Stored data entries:

==========

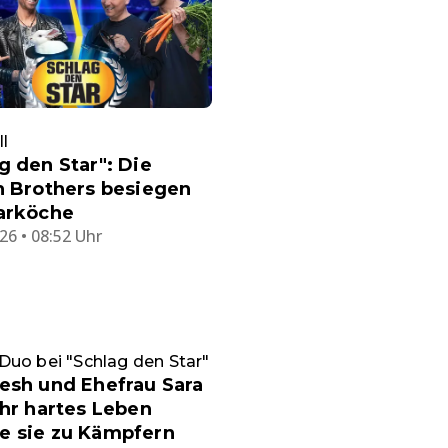
l
g den Star": Die
h Brothers besiegen
tarköche
26 • 08:52 Uhr
uo bei "Schlag den Star"
esh und Ehefrau Sara
Ihr hartes Leben
e sie zu Kämpfern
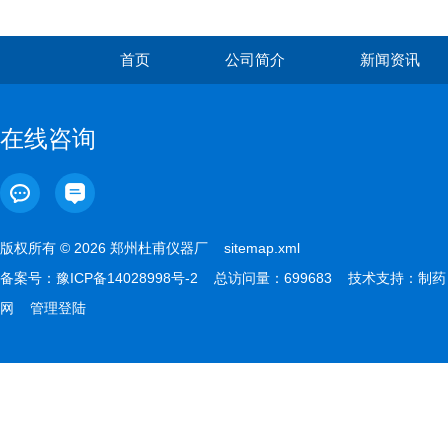
首页
公司简介
新闻资讯
在线咨询
版权所有 © 2026 郑州杜甫仪器厂
sitemap.xml
备案号：
豫ICP备14028998号-2
总访问量：699683 技术支持：
制药
网
管理登陆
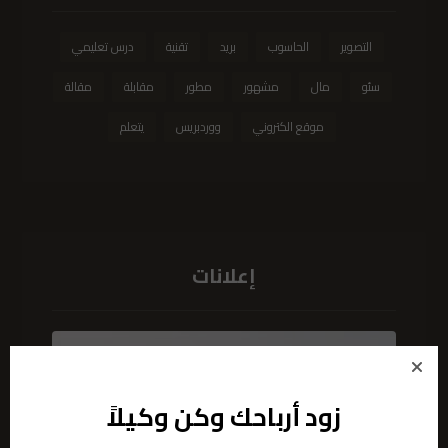
التصوير
الحاسوب
بريد
تقنية
درس تعليمي
سئو
مال
مشهور
مطور
مقابلة
مقالة
موقع الكتروني
ووردبريس
يتعلم
إعلانات
زود أرباحك وكن وكيلاً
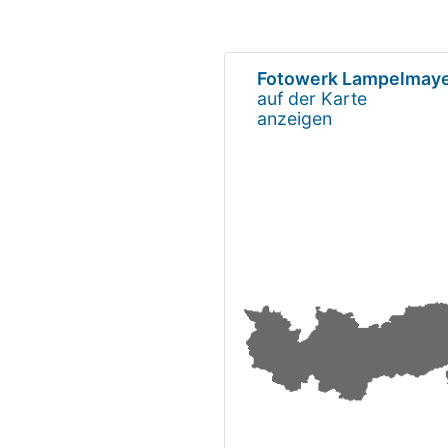
Fotowerk Lampelmay
auf der Karte
anzeigen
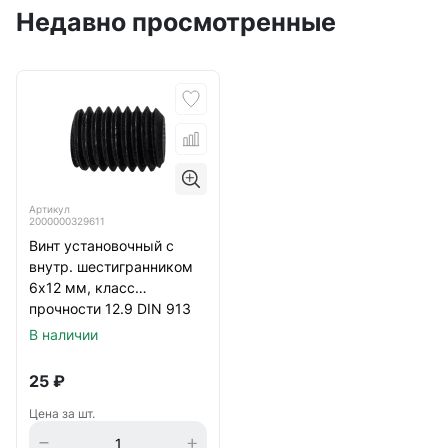
Недавно просмотренные
Артикул
2000000329611
Винт установочный с
внутр. шестигранником
6х12 мм, класс
прочности 12.9 DIN 913
тупой конец, черный
В наличии
25
₽
Цена за шт.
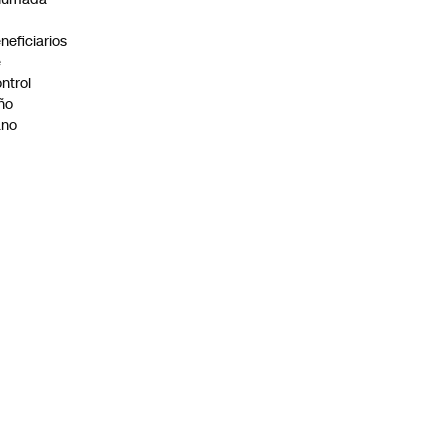
neficiarios
e
ntrol
ño
ano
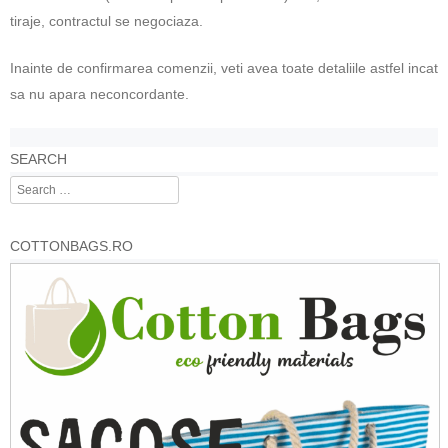
tiraje, contractul se negociaza.
Inainte de confirmarea comenzii, veti avea toate detaliile astfel incat
sa nu apara neconcordante.
SEARCH
Search
COTTONBAGS.RO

==========

> **EXERCISE**
The copy must reproduce every entry exactly while excluding all pictures.

> **RESULT OF THE EXERCISE**
l
g den Star": Die
h Brothers besiegen
tarköche
26 • 08:52 Uhr
uo bei "Schlag den Star"
esh und Ehefrau Sara
Ihr hartes Leben
e sie zu Kämpfern
首页
公司简介
新闻资讯
在线咨询
版权所有 © 2026 郑州杜甫仪器厂
sitemap.xml
备案号：
豫ICP备14028998号-2
总访问量：699683 技术支持：
制药
网
管理登陆
التصوير
الحاسوب
بريد
تقنية
درس تعليمي
سئو
مال
مشهور
مطور
مقابلة
مقالة
موقع الكتروني
ووردبريس
يتعلم
إعلانات
زود أرباحك وكن وكيلاً
Fotowerk Lampelmay
auf der Karte
anzeigen
Недавно просмотренные
Артикул
2000000329611
Винт установочный с
внутр. шестигранником
6х12 мм, класс
прочности 12.9 DIN 913
тупой конец, черный
В наличии
25
₽
Цена за шт.
neficiarios
e
ntrol
ño
ano
tiraje, contractul se negociaza.
Inainte de confirmarea comenzii, veti avea toate detaliile astfel incat
sa nu apara neconcordante.
SEARCH
Search
COTTONBAGS.RO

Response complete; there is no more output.